We've been delving for several months into the black & white movies made after World War II and up into the early 1950s, the movies our parents went to see but wouldn't let us attend, stories about strong women and weak men where everyone was smoking all the time (in more ways than one), and the narratives -- often difficult to follow in their twists and turns -- hinged on murder and betrayal and defeat. These movies were NOT known at the time as "film noir." They were more often called "crime thrillers" or "suspense." Film noir (literally, dark film) is the term given them a decade or more later by certain French critics who fell in love with their look, their mood, their aroma of desperation.

Get yourself on down to Fat Cats and look for these titles:

Night and the City 1950 (memorable in every way, from Richard Widmark as a pathetic loser, to the circumstances of its making ... filmed in London because its director, Jules Dassin, had been fingered by the black list as a dangerous subversive)

Gun Crazy 1949 (it's a woman, first, who matches the description of that title)

Out of the Past 1947 (Robert Mitchum, caught in a web, with Kirk Douglas as the head spider and Jane Greer as a great assistant spider)

Detour 1945 (the appropriately named actress Ann Savage plays about the nastiest femme in film noir)

Thieves Highway 1949 (getting golden delicious apples to the San Francisco vegetable & fruit market was never more difficult, with Richand Conte, who went on to be a two-bit hood in The Godfather)

He Walked By Night 1948 (in fact, anything with Richard Basehart, including especially the incredible man-on-a-ledge 14 Hours. Whoa!)

No Way Out 1950 (Richard Widmark playing a rabid bigot in Sidney Poitier's first movie)

The Lady from Shanghai 1948 (Orson Welles, with his recently divorced ex-wife Rita Hayworth, as a blond)

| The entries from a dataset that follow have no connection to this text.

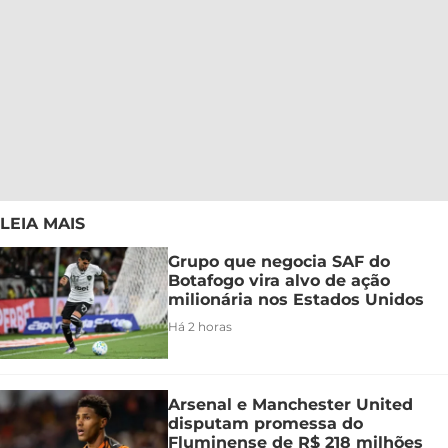
LEIA MAIS
Grupo que negocia SAF do
Botafogo vira alvo de ação
milionária nos Estados Unidos
Há 2 horas
Arsenal e Manchester United
disputam promessa do
Fluminense de R$ 218 milhões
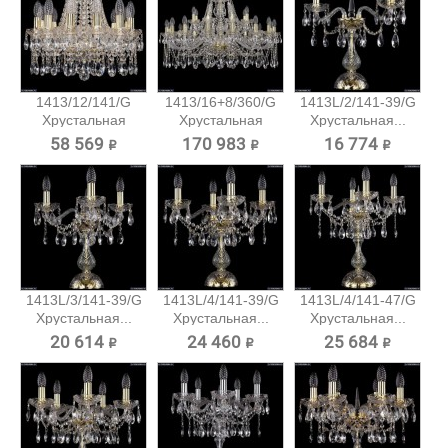
1413/12/141/G
1413/16+8/360/G
1413L/2/141-39/G
Хрустальная
Хрустальная
Хрустальная...
подвесная...
подвесная...
58 569 ₽
170 983 ₽
16 774 ₽
1413L/3/141-39/G
1413L/4/141-39/G
1413L/4/141-47/G
Хрустальная...
Хрустальная...
Хрустальная...
20 614 ₽
24 460 ₽
25 684 ₽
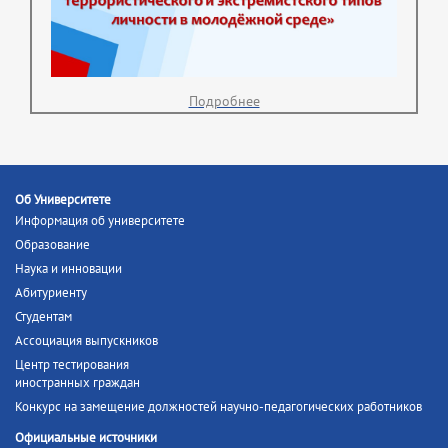
Подробнее
Об Университете
Информация об университете
Образование
Наука и инновации
Абитуриенту
Студентам
Ассоциация выпускников
Центр тестирования
иностранных граждан
Конкурс на замещение должностей научно-педагогических работников
Официальные источники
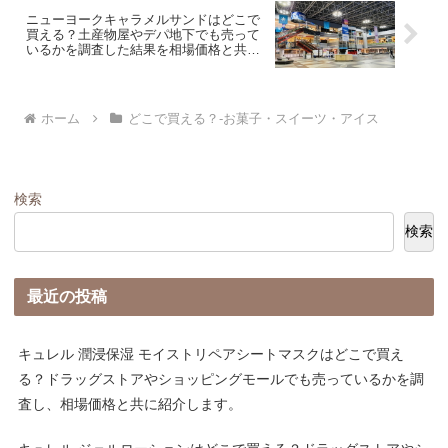
ニューヨークキャラメルサンドはどこで
買える？土産物屋やデパ地下でも売って
いるかを調査した結果を相場価格と共に
紹介します。
ホーム
どこで買える？-お菓子・スイーツ・アイス
検索
検索
最近の投稿
キュレル 潤浸保湿 モイストリペアシートマスクはどこで買え
る？ドラッグストアやショッピングモールでも売っているかを調
査し、相場価格と共に紹介します。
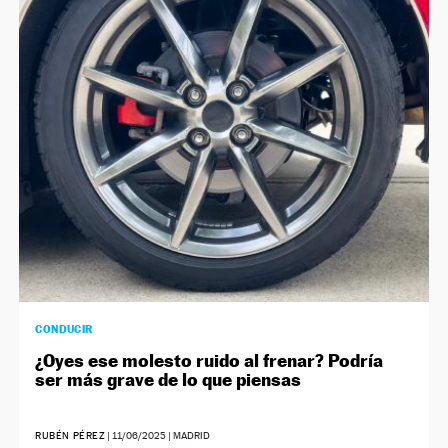
CONDUCIR
¿Oyes ese molesto ruido al frenar? Podría
ser más grave de lo que piensas
RUBÉN PÉREZ
|
11/06/2025
| MADRID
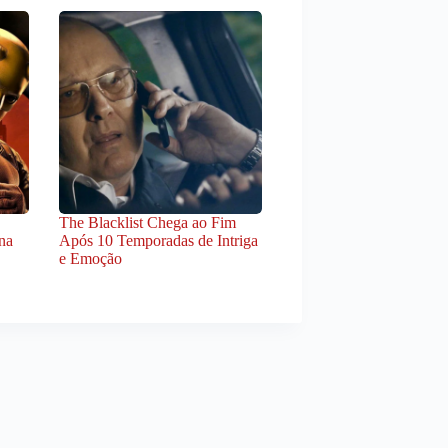
The Blacklist Chega ao Fim
na
Após 10 Temporadas de Intriga
e Emoção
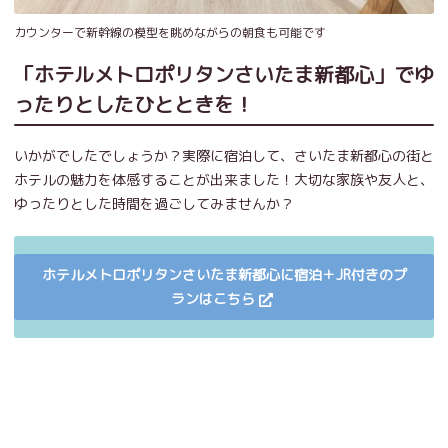
カウンターで新幹線の模型を眺めながらの朝食も可能です
「ホテルメトロポリタンさいたま新都心」でゆ
ったりとしたひとときを！
いかがでしたでしょうか？実際に宿泊して、さいたま新都心の街と
ホテルの魅力を体感することが出来ました！大切な家族や友人と、
ゆったりとした時間を過ごしてみませんか？
ホテルメトロポリタンさいたま新都心に宿泊＋JR付きのプ
ランはこちら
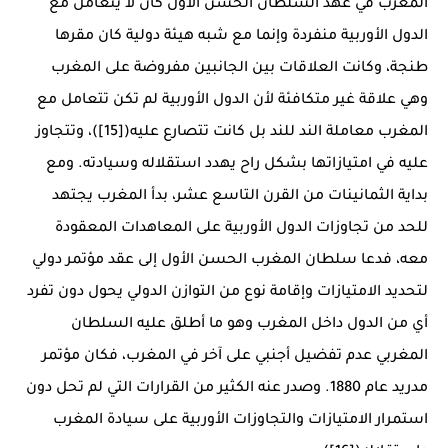
المغرب في عهد السلطان الحسن الأول كان لا يتعامل مع
الدول الأوربية منفردة وإنما مع شبه هيئة دولية كان مقرها
طنجة، وكانت العلاقات بين الجانبين مفروضة على المغرب
وهي علاقة غير متكافئة لأن الدول الأوربية لم تكن تتعامل مع
المغرب معاملة الند للند بل كانت تتصارع عليه([15])، وتتجاوز
عليه في امتيازاتها بشكل راح يهدد استقلاله وسيادته. ومع
بداية الثمانينات من القرن التاسع عشر، بدأ المغرب يجتهد
للحد من تجاوزات الدول الأوربية على المعاهدات المعقودة
معه، فدعا سلطان المغرب الحسن الأول إلى عقد مؤتمر دولي
لتحديد الامتيازات وإقامة نوع من التوازن الدولي يحول دون تفرد
أي من الدول داخل المغرب وهو ما أطلق عليه السلطان
المغربي عدم تفضيل أجنبي على آخر في المغرب، فكان مؤتمر
مدريد عام 1880. وصدر عنه الكثير من القرارات التي لم تحل دون
استمرار الامتيازات والتجاوزات الأوربية على سيادة المغرب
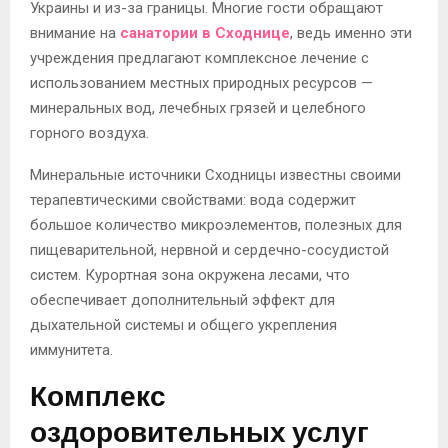
Украины и из-за границы. Многие гости обращают
внимание на
санатории в Сходнице
, ведь именно эти
учреждения предлагают комплексное лечение с
использованием местных природных ресурсов —
минеральных вод, лечебных грязей и целебного
горного воздуха.
Минеральные источники Сходницы известны своими
терапевтическими свойствами: вода содержит
большое количество микроэлементов, полезных для
пищеварительной, нервной и сердечно-сосудистой
систем. Курортная зона окружена лесами, что
обеспечивает дополнительный эффект для
дыхательной системы и общего укрепления
иммунитета.
Комплекс
оздоровительных услуг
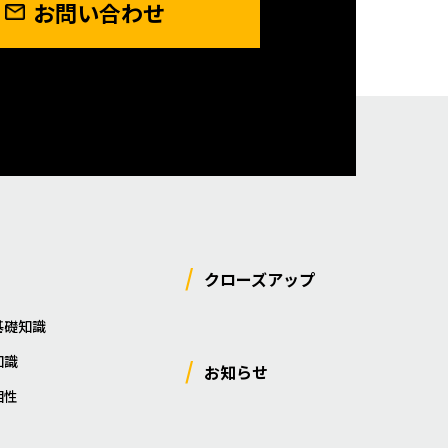
お問い合わせ
クローズアップ
基礎知識
知識
お知らせ
相性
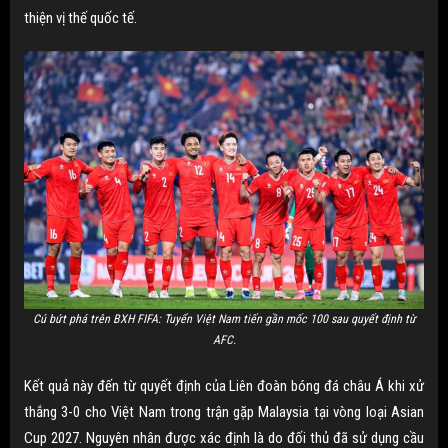
thiện vị thế quốc tế.
Cú bứt phá trên BXH FIFA: Tuyển Việt Nam tiến gần mốc 100 sau quyết định từ
AFC.
Kết quả này đến từ quyết định của Liên đoàn bóng đá châu Á khi xử
thắng 3-0 cho Việt Nam trong trận gặp Malaysia tại vòng loại Asian
Cup 2027. Nguyên nhân được xác định là do đối thủ đã sử dụng cầu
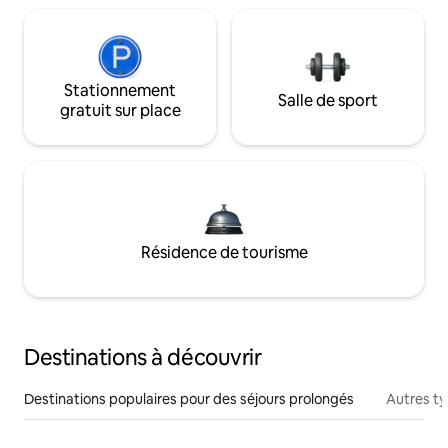
Stationnement
Salle de sport
gratuit sur place
Résidence de tourisme
Destinations à découvrir
Destinations populaires pour des séjours prolongés
Autres t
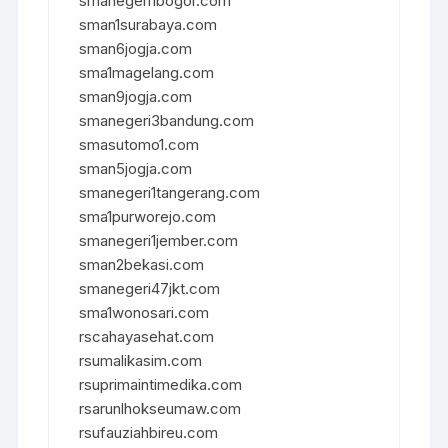
smanegeri1bogor.com
sman1surabaya.com
sman6jogja.com
sma1magelang.com
sman9jogja.com
smanegeri3bandung.com
smasutomo1.com
sman5jogja.com
smanegeri1tangerang.com
sma1purworejo.com
smanegeri1jember.com
sman2bekasi.com
smanegeri47jkt.com
sma1wonosari.com
rscahayasehat.com
rsumalikasim.com
rsuprimaintimedika.com
rsarunlhokseumaw.com
rsufauziahbireu.com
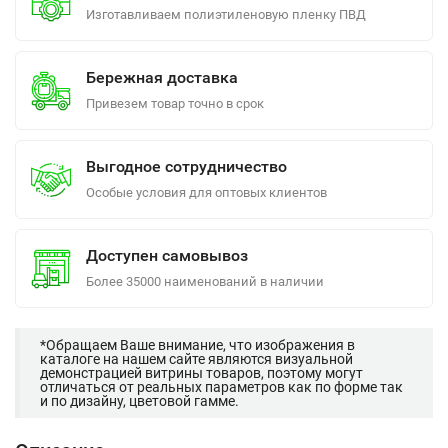
Изготавливаем полиэтиленовую пленку ПВД
Бережная доставка
Привезем товар точно в срок
Выгодное сотрудничество
Особые условия для оптовых клиентов
Доступен самовывоз
Более 35000 наименований в наличии
*Обращаем Ваше внимание, что изображения в
каталоге на нашем сайте являются визуальной
демонстрацией витрины товаров, поэтому могут
отличаться от реальных параметров как по форме так
и по дизайну, цветовой гамме.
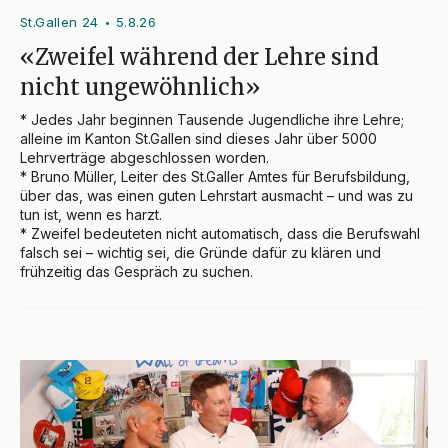
St.Gallen 24
5.8.26
•
«Zweifel während der Lehre sind
nicht ungewöhnlich»
* Jedes Jahr beginnen Tausende Jugendliche ihre Lehre; 
alleine im Kanton St.Gallen sind dieses Jahr über 5000 
Lehrverträge abgeschlossen worden.

* Bruno Müller, Leiter des St.Galler Amtes für Berufsbildung, 
über das, was einen guten Lehrstart ausmacht – und was zu 
tun ist, wenn es harzt.

* Zweifel bedeuteten nicht automatisch, dass die Berufswahl 
falsch sei – wichtig sei, die Gründe dafür zu klären und 
frühzeitig das Gespräch zu suchen.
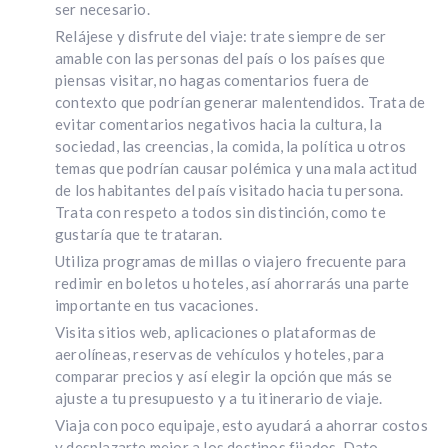
ser necesario.
Relájese y disfrute del viaje: trate siempre de ser
amable con las personas del país o los países que
piensas visitar, no hagas comentarios fuera de
contexto que podrían generar malentendidos. Trata de
evitar comentarios negativos hacia la cultura, la
sociedad, las creencias, la comida, la política u otros
temas que podrían causar polémica y una mala actitud
de los habitantes del país visitado hacia tu persona.
Trata con respeto a todos sin distinción, como te
gustaría que te trataran.
Utiliza programas de millas o viajero frecuente para
redimir en boletos u hoteles, así ahorrarás una parte
importante en tus vacaciones.
Visita sitios web, aplicaciones o plataformas de
aerolíneas, reservas de vehículos y hoteles, para
comparar precios y así elegir la opción que más se
ajuste a tu presupuesto y a tu itinerario de viaje.
Viaja con poco equipaje, esto ayudará a ahorrar costos
y desplazarte mejor a los destinos fijados. Dato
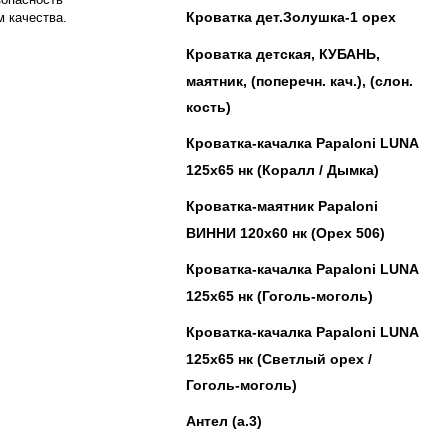
Кроватка дет.Золушка-1 орех
м качества.
Кроватка детская, КУБАНЬ,
маятник, (поперечн. кач.), (слон.
кость)
Кроватка-качалка Papaloni LUNA
125х65 нк (Коралл / Дымка)
Кроватка-маятник Papaloni
ВИННИ 120х60 нк (Орех 506)
Кроватка-качалка Papaloni LUNA
125х65 нк (Гоголь-моголь)
Кроватка-качалка Papaloni LUNA
125х65 нк (Светлый орех /
Гоголь-моголь)
Антел (а.3)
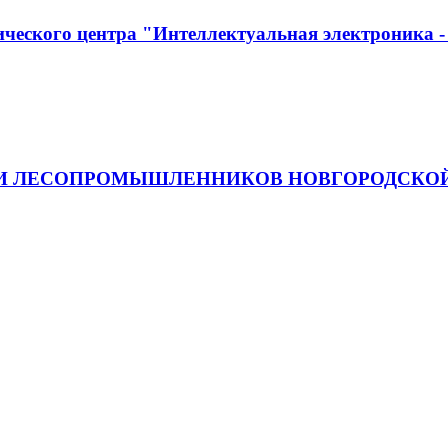
ческого центра "Интеллектуальная электроника -
 И ЛЕСОПРОМЫШЛЕННИКОВ НОВГОРОДСКОЙ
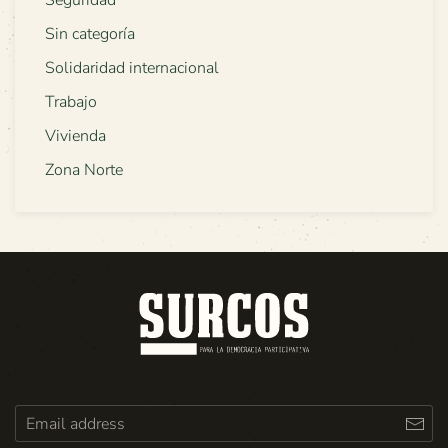
Sin categoría
Solidaridad internacional
Trabajo
Vivienda
Zona Norte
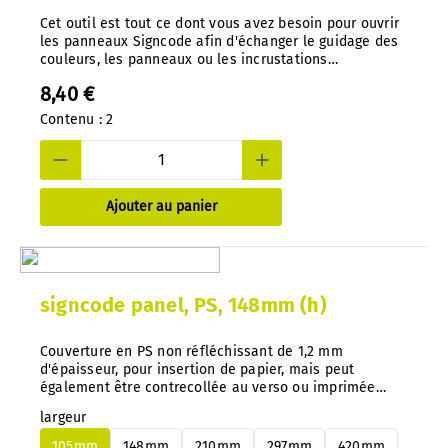
Cet outil est tout ce dont vous avez besoin pour ouvrir
les panneaux Signcode afin d'échanger le guidage des
couleurs, les panneaux ou les incrustations
d'impression. Une conception bien pensée empêche
8,40 €
tout accès non autorisé. Outil spécial, moulé sous
pression en nylon.
Contenu :
2
Ajouter au panier
signcode panel, PS, 148mm (h)
Couverture en PS non réfléchissant de 1,2 mm
d'épaisseur, pour insertion de papier, mais peut
également être contrecollée au verso ou imprimée
directement. Conseil important : avec notre système,
largeur
vous pouvez changer à tout moment et très facilement
les panneaux en aluminium ou en PS, sans les
105mm
148mm
210mm
297mm
420mm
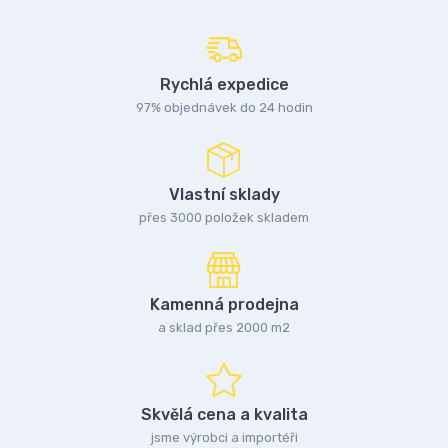
Rychlá expedice
97% objednávek do 24 hodin
Vlastní sklady
přes 3000 položek skladem
Kamenná prodejna
a sklad přes 2000 m2
Skvělá cena a kvalita
jsme výrobci a importéři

The Postman Always Rings Twice 1946 (not the Jessica Lange/Jack Nicholson so-so remake but the Lana Turner/John Garfield original. Lana's entrance in white-white shorts is not to be missed, nor is John Garfield's personal life story ... another actor fingered as a subversive and ruined by the Commie scare of the early 1950s)

The good news is that all of these old movies -- and a whole bunch more! -- are out on DVD. If you used to like movies but find less and less at the modern, over-priced box office to tickle your intellect, these old titles will reinvigorate your love of film.